So your book proves that an invisible bridge exists between technologies we use daily and the very ancient legend of Pythia and her oracles…
Yes indeed.
When ventriloquists begin to perform with the single puppet, a primary ingredient of this impressive history is back: I mean violence. From the Pythia’s frenzy to Catholic exorcists who “rape” possessed women with relics of saints, violence is a constant feature of this cultural history…
I found this strain of violence in the history of ventriloquism unmistakable, but also, for a long time, unaccountable. It is almost as though the bond of love which ties us to our voices is accompanied by a dark dream of violence, in which the voice is either hated, torn apart from its source, or turns violently on that source – as in the case of the pythia, whose prophecies seemed to convulse and burst apart her body.
One last joke: your book was published in 2000 and it says that telephone was invented by Alexander Graham Bell. In 2002 the US government determined that the telephone was not invented by Bell, but by the Italian Antonio Meucci. Would you like to say something to Italian readers about that?

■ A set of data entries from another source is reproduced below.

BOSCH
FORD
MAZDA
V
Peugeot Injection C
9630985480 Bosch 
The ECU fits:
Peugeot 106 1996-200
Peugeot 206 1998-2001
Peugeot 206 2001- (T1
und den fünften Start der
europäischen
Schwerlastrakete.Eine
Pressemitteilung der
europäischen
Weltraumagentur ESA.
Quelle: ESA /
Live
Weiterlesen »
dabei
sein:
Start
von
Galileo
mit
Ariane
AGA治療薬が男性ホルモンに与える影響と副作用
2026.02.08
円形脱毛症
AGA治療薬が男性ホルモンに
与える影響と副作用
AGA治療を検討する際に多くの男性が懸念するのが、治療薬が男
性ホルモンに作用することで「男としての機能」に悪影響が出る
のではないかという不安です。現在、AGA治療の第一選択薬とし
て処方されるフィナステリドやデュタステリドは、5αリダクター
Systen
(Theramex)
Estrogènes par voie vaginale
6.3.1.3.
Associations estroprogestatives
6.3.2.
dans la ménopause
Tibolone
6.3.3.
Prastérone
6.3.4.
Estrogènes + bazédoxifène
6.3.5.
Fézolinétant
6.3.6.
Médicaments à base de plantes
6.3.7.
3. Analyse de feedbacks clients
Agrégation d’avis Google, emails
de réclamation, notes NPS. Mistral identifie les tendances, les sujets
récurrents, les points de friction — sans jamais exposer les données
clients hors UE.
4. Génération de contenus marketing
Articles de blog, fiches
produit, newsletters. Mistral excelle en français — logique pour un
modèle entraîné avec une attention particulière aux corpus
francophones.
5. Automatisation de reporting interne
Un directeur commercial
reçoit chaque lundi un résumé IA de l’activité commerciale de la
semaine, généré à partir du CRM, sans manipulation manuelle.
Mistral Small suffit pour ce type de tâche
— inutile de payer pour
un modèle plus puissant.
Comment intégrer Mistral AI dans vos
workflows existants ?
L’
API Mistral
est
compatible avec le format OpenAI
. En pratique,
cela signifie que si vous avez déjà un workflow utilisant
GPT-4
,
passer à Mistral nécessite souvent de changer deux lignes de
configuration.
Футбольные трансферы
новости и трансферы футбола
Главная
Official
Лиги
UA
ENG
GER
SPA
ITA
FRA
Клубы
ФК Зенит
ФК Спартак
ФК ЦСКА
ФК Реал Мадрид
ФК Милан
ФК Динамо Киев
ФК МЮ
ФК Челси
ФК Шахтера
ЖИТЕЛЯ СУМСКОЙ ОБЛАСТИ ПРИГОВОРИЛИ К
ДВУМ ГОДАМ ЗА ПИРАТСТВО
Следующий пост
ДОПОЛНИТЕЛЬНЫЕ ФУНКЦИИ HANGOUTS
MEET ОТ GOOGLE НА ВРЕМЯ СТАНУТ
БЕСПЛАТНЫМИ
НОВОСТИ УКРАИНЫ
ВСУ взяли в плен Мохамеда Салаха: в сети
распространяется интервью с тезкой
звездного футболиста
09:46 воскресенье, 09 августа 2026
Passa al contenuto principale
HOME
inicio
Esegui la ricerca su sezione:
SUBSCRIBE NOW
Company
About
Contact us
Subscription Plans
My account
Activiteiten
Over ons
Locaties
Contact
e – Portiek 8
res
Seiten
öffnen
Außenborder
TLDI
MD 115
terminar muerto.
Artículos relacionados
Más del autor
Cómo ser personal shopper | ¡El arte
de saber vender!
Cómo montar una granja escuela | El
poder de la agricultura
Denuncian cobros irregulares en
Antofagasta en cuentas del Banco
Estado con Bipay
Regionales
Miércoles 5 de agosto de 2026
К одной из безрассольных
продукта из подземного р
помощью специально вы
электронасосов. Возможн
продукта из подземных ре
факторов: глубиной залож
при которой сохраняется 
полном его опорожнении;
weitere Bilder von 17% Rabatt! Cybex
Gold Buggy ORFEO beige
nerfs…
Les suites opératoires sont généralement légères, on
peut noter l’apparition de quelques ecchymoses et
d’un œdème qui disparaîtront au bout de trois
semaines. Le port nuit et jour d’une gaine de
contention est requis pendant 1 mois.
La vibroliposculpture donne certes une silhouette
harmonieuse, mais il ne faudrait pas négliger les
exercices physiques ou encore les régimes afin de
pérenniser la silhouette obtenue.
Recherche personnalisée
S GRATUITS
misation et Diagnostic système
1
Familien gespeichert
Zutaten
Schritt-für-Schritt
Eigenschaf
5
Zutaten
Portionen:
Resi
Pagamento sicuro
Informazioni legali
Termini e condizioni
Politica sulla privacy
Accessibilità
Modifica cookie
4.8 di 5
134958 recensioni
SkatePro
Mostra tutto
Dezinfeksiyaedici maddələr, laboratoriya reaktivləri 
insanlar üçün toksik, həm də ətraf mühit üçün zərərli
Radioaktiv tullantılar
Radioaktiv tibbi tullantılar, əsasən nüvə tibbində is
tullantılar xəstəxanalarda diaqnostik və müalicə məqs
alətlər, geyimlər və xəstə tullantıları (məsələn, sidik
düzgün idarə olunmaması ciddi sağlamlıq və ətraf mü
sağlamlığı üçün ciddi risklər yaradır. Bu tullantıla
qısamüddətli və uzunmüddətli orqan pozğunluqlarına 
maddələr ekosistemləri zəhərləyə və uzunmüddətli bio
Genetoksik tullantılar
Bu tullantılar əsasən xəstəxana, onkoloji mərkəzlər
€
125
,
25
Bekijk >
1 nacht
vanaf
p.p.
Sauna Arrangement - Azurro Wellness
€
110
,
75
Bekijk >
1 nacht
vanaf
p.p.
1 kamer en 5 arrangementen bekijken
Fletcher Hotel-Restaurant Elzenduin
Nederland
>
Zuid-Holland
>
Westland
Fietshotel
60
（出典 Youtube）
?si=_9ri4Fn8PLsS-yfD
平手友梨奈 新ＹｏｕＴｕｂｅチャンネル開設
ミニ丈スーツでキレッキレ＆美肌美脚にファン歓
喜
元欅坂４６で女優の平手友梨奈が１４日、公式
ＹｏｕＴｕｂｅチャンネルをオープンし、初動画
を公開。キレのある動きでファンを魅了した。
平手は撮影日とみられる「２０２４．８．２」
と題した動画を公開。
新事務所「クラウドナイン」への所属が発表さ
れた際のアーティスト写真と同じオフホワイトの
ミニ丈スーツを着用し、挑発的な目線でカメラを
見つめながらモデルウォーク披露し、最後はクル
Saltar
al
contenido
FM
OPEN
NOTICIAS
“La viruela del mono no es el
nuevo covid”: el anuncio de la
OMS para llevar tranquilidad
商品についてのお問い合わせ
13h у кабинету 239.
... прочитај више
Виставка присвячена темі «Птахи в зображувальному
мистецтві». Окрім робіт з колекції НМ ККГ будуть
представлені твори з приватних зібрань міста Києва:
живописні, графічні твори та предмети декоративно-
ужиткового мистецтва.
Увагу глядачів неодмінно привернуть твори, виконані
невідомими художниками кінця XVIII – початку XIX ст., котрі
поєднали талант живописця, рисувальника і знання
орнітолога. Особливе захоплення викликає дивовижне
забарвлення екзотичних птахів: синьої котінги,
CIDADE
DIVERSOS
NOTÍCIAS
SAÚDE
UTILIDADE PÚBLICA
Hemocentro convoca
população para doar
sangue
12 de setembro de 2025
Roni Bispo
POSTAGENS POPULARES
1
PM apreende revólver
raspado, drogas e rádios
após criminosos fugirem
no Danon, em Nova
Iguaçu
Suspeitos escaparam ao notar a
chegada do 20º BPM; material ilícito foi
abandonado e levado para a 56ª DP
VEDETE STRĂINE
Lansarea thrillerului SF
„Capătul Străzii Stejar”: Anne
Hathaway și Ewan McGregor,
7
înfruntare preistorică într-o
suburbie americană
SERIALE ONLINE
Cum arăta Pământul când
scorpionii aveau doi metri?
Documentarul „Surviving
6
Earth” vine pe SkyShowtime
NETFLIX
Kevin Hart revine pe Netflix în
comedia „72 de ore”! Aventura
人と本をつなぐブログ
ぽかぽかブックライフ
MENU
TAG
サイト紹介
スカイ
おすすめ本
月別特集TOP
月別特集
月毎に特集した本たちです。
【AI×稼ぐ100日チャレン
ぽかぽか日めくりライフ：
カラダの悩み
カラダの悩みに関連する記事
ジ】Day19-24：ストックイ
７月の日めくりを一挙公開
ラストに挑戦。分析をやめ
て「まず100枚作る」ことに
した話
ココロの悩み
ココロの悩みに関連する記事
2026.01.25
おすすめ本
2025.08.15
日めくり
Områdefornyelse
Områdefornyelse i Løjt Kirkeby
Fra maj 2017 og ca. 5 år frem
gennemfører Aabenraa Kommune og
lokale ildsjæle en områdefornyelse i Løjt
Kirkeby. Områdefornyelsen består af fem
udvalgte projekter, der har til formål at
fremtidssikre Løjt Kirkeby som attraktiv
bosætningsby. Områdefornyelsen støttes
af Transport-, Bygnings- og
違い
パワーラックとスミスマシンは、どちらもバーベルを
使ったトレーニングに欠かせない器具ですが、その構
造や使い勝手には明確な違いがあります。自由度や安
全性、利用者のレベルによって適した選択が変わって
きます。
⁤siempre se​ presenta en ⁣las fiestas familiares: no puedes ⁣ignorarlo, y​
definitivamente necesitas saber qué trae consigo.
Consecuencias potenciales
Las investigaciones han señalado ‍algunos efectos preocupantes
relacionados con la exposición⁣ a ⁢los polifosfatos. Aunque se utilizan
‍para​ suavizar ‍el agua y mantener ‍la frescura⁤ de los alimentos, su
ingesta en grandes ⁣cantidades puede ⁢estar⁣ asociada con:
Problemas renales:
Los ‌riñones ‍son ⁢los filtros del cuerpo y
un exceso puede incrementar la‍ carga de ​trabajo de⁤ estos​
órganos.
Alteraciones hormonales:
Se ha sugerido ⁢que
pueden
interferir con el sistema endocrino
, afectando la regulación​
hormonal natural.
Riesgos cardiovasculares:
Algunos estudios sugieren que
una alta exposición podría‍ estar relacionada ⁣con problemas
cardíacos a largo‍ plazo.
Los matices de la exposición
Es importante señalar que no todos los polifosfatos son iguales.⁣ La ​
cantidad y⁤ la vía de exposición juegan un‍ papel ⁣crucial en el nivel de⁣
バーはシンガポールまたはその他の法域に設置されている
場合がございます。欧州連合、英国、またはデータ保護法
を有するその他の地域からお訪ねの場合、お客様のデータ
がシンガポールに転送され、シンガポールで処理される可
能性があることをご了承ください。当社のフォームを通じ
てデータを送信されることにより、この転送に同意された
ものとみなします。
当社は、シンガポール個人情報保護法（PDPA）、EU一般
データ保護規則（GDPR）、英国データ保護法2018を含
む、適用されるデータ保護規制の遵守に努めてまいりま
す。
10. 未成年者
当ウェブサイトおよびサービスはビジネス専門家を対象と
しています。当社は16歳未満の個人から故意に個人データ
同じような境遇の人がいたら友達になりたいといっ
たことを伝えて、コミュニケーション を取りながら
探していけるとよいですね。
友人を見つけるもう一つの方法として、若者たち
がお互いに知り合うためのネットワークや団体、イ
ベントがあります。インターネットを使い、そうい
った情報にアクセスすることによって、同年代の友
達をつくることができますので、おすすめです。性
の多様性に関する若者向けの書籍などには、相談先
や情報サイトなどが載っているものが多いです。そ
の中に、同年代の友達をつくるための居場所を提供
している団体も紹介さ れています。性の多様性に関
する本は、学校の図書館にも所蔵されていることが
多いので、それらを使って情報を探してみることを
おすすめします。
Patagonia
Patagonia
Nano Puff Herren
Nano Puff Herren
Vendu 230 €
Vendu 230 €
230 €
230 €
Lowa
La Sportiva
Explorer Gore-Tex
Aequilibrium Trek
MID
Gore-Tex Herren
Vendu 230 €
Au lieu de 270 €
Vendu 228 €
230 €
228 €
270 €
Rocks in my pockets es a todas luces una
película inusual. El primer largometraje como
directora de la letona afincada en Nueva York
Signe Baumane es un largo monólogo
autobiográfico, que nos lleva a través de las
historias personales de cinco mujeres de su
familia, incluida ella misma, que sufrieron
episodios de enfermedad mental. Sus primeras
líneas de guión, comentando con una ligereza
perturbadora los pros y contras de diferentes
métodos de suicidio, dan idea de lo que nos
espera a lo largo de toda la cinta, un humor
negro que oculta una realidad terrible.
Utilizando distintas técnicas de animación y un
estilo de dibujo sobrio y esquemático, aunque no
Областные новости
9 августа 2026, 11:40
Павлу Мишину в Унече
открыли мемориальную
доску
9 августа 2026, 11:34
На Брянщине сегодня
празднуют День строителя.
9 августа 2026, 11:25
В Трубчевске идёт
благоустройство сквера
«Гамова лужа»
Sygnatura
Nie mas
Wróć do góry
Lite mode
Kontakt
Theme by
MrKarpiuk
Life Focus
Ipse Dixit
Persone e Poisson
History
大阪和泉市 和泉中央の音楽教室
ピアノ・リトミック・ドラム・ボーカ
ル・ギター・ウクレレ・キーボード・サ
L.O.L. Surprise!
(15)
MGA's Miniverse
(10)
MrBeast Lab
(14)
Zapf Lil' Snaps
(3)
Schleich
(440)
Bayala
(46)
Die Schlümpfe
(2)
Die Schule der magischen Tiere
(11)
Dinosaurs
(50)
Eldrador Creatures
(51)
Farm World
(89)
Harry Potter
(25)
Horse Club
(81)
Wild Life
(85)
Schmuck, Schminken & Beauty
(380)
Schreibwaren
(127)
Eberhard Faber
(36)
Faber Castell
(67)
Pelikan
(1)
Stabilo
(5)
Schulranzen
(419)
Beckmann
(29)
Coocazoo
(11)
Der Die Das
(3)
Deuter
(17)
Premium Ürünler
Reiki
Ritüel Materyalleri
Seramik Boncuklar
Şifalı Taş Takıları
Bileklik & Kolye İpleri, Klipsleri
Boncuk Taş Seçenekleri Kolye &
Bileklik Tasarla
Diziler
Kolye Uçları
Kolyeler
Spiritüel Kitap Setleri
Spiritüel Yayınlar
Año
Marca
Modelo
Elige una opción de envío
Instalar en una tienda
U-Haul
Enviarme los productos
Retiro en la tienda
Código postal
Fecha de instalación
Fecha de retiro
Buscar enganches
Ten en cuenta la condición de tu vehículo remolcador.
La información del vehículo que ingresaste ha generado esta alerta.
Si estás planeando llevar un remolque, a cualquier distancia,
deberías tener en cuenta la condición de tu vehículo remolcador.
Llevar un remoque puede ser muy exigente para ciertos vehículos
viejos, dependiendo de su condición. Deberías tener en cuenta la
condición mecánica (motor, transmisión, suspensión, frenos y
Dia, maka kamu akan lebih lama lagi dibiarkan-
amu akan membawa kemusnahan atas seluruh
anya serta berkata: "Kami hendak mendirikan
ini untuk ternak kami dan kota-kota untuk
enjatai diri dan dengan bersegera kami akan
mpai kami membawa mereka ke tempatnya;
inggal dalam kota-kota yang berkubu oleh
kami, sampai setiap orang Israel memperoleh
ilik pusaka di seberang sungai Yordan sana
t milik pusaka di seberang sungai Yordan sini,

The news that there is a prior Italian claim to have invented the telephone ought to be gratifying to Italian readers. The bad news is that this is by no means the first alternative claimant: French historians of science have maintained for many years that Charles de Cros’s patent for a telephonic device preceded Bell’s. The telephone (and, even more so) the phonograph, seem to have been dreamed of for many years before they actually came into existence. Indeed, ventriloquism is probably one of those ways.